Pronghorn trail

A few weeks ago I went on a hike with Joe Josephson (friend and National Parks Conservation Association fellow) and a small group to follow part of a pronghorn migration route.

Pronghorn are sometimes called antelope, but they aren’t at all related to antelope. When Lewis Meriwether and his merry band of discovery crossed the continent, the pronghorn reminded him of antelope and thus the name. (As a side note, that is why bison are often mistakenly called “buffalo” even though there is no relation to buffalo.)

I digress. The Yellowstone pronghorn are in trouble because their migration route is severed by fences and roads. You can read all about it in this story I wrote for New West. Or this one for Outside Bozeman.

We hiked over Mt. Everts in Yellowstone National Park. I’d never been up there and had no idea it was so cool. Lots of glacial kettle lakes, mini-wetlands and tons of wildlife. We started at the Blacktail Ponds trail and traveled off-trail to the Rescue Creek trailhead near Gardiner. Joe said it was about 8 miles.

We heard elk bugling and coyotes yipping. We saw elk, pronghorn and birds. And I got to meet some interesting people, learn about migration issues and catch up with friends.

(It was a little smokey due to the Antelope Fire on the northeast side of Mt. Washburn. So, the photos are a little hazy.)

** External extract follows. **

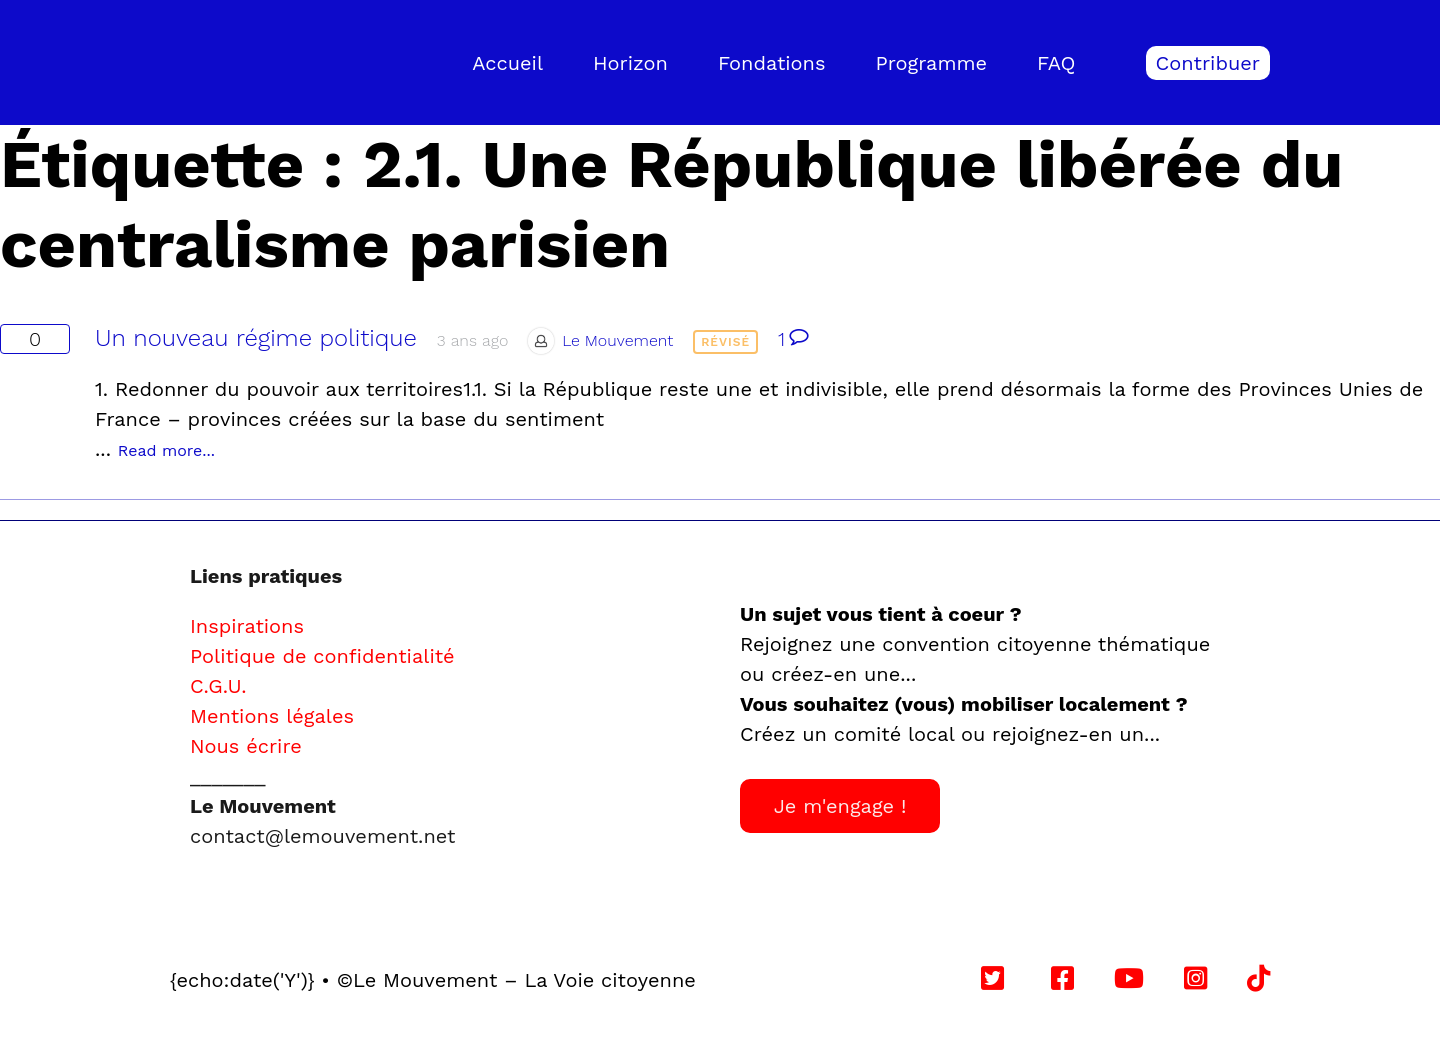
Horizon (630, 63)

Looking for elk we heard bugling.

Kettle lake atop Mt. Everts.

Lots of elk antlers up here (they drop them after the rut and grow a new pair in spring.)

Another kettle lake.

Lunch time.

Elk.

Aspen.

Three pronghorn.

The dude on the right is scent marking.

Gardiner basin. That’s traditional wintering habitat, but it so degraded that it can’t support Yellowstone’s migrating wildlife anymore.